L'ultimatum di Maduro all'ambasciatrice Ue:

Se non rispettano il Venezuela, via. Colpite una serie importanti personalità politiche, militari e giudiziarie.

Scintille fra l'Unione europea (Ue) e il Venezuela chavista. Dopo aver assicurato che al gesto di Maduro si risponderà con "le necessarie consuete misure di reciprocità", Borrell ha sottolineato che "solo una soluzione negoziata fra venezuelani permetterà al Paese di uscire dalla sua profonda crisi". Il capo di Stato socialista ha annunciato l'espulsione della rappresentante dell'Unione europea Isabel Brilhante Pedrosa durante un discorso al palazzo presidenziale di Miraflores. Secondo cui è arrivato il momento di "risolvere le nostre cose con l'Unione Europea". Accusata di "inginocchiarsi" alla politiche statunitensi.
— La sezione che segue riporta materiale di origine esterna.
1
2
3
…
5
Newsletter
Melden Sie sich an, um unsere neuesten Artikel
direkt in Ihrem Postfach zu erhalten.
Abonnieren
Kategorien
Poi il presidente venezuelano ha denunciato che le nuove sanzioni prendono di mira chi difende la costituzione, "perché ha rifiutato di seguire gli ordini dati dall'ambasciata dell'Ue a Caracas", mentre Bruxelles continua a "inginocchiarsi" alla politica dell'amministrazione di Donald Trump. Con i dittatori non è sempre possibile dialogare e se occorre senza dubbio pensare alle conseguenze in termini di vite umane, bisogna anche ricordare come i morti in Venezuela già ci siano stati e ci siano a causa della sanguinaria repressione madurista. Si spera ovviamente in un negoziato pacifico che sblocchi lo stallo venezuelano, ma, a dirla tutta, visto che i criminali alla Maduro non sanno che farsene di un compromesso incruento, non sarebbe affatto scandalosa un'eventuale azione di forza, che non rappresenterebbe un colpo di stato, bensì semplicemente un atto di liberazione.
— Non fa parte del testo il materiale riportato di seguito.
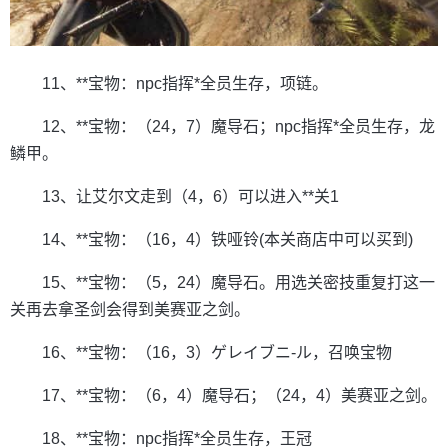
11、**宝物：npc指挥*全员生存，项链。
12、**宝物：（24，7）魔导石；npc指挥*全员生存，龙
鳞甲。
13、让艾尔文走到（4，6）可以进入**关1
14、**宝物：（16，4）铁哑铃(本关商店中可以买到)
15、**宝物：（5，24）魔导石。用选关密技重复打这一
关再去拿圣剑会得到美赛亚之剑。
16、**宝物：（16，3）ゲレイブニ-ル，召唤宝物
17、**宝物：（6，4）魔导石；（24，4）美赛亚之剑。
18、**宝物：npc指挥*全员生存，王冠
Maduro si è riservato altresì il diritto di espellere l'ambasciatore spagnolo, Jesús Silva, che, secondo il Wall Street Journal del 26 giugno, ha partecipato all'ultimo fallito tentativo di colpo di Stato (Operazione Gedeón). "Non rappresentano nemmeno una particella di quella che è la diversità democratica di un Paese che vuole un futuro e che lo conquisterà", ha detto.

Guaidó si è dichiarato presidente ad interim lo scorso anno, sostenendo che la rielezione di Maduro nel 2018 era illegittima.